El milagro del agua: cuando un acueducto es el acontecimiento del año

Desde su mismo nombre, Cocuyos es un lugar donde todo parece simple y bonito. Ariel Haider Carvajal, presidente de la Junta de Acción Comunal de esa vereda de Ginebra, en las montañas del centro del Valle del Cauca, cuenta que antes, cuando no había energía eléctrica, por las noches salían tantos de esos bichos, primos de las luciérnagas, que la penumbra quedaba toda salpicada del rocío fluorescente de su revoloteo. De ahí la iluminación del bautizo: Cocuyos. En la parte de atrás de El Consentido, un jeep Willys del 55 que sube en dirección a la vereda, Ariel levanta un brazo mientras termina la anécdota sentado en una de las bancas laterales: eran tantos, tantos los cocuyos, que cuando la gente salía de la casa y se iba caminando por ahí, se les podían quedar prendidos en la ropa. ¡O en un brazo!
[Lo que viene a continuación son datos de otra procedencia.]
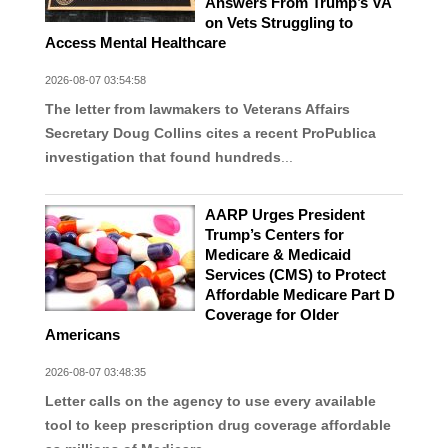
Answers From Trump’s VA
on Vets Struggling to
Access Mental Healthcare
2026-08-07 03:54:58
The letter from lawmakers to Veterans Affairs
Secretary Doug Collins cites a recent ProPublica
investigation that found hundreds
...
AARP Urges President
Trump’s Centers for
Medicare & Medicaid
Services (CMS) to Protect
Affordable Medicare Part D
Coverage for Older
Americans
2026-08-07 03:48:35
Letter calls on the agency to use every available
tool to keep prescription drug coverage affordable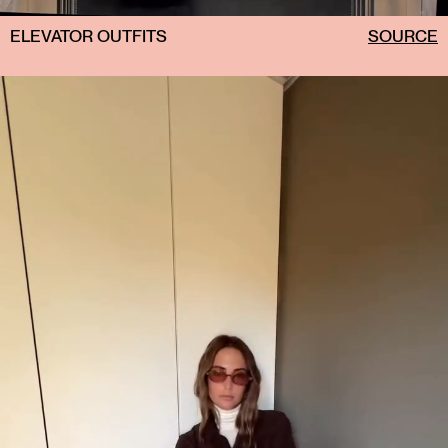
ELEVATOR OUTFITS
SOURCE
La cara de Ariel se alumbra en una sonrisa.

Después del corregimiento de Costa Rica, por la ventanilla del campero se van deshaciendo todas las cosas hechas en concreto así como también la música que el sábado de mercado sale de las tabernas. Y los ladridos de los perros. En el camino solo se escucha el crujido de las piedras y los terrones de barro machacados por las llantas del Willys que Eduardo Doncel conduce desde hace 20 años. El suyo es uno de los 30 camperos que suben y bajan las trochas como único transporte a otras veredas en esas montañas: Puente Rojo, Puente Piedra, La Magdalena, Las Hermosas, Juntas, Portugal, La Cecilia… Nada más sube hasta allá. Eduardo, que tiene tanto oficio como para saber dónde detenerse a que la gente compre pan fresco, dice que de ese lado de la vida los carros acaban siendo más que carros y dependiendo de las circunstancias se acomodan según la necesidad: hoy pueden ofrecer puestos a seis mil, de Ginebra a Cocuyos, y mañana terminar contratados como carruaje nupcial o sirviendo de ambulancia. Las latas de El Consentido están pintadas de un  naranja incandescente.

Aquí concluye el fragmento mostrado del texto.